The lower front edge of the rib cage is the Thoracic Arch. It’s made up of the cartilages from the 7th to 10th ribs. Starting from where the Costal Cartilages of the 7th ribs attach to the Sternum, down to the corner of the 10th rib. This corner often stands out in the figure, especially when the model is inhaling or leaning back.
Because the thoracic arch is made of cartilage, it will have more variation than bone. Artists tend to idealize this shape to be 90 degrees on males and a narrower 60 degrees on females. And, a more masculine arch will curve outward and a feminine arch will curve inward.

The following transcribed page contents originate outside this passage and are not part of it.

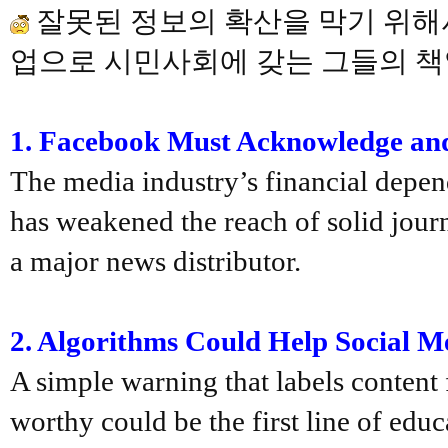
잘못된 정보의 확산을 막기 위해서
업으로 시민사회에 갖는 그들의 책
1
. Facebook
Must Acknowledge and 
The media industry’s financial depen
has weakened the reach of solid jour
a major news distributor.
2.
Algorithms Could Help Social M
A simple warning that labels content
worthy could be the first line of edu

But the shape of the thoracic arch is more of an idealization than a rule. In this example we can see a wide arch on a female.
Also known as the Breastbone, the Sternum is made up of three pieces and looks like a downward facing dagger ornecktie. You can think of these pieces like the sword of a Roman Gladiator. The top piece is the Manubrium, which means ‘handle’, the Body is the Gladiolus which means blade, and the tip of the sternum is called the Xiphoid process. Xiphos, means sword.
The top corners of the Manubrium are where the clavicles attach, forming the pit of the neck.
The body of the sternum is the longer bone, thinner at the top and thicker at the bottom. It’s about twice the height of the Manubrium. On a male, the lower end of the Body is usually located below the nipples and above the level of the lower border of the Pecs. On a female, the placement of the nipple and bottom of the breast varies greatly.
At the lower tip of the Sternum is the Xiphoid Process, or the dagger! It’s about the size of the tip of your thumb and is made of cartilage. Sometimes the Xiphoid Process sticks out from the surface, and sometimes it digs in and makes a depression, surrounded by thick costal cartilage.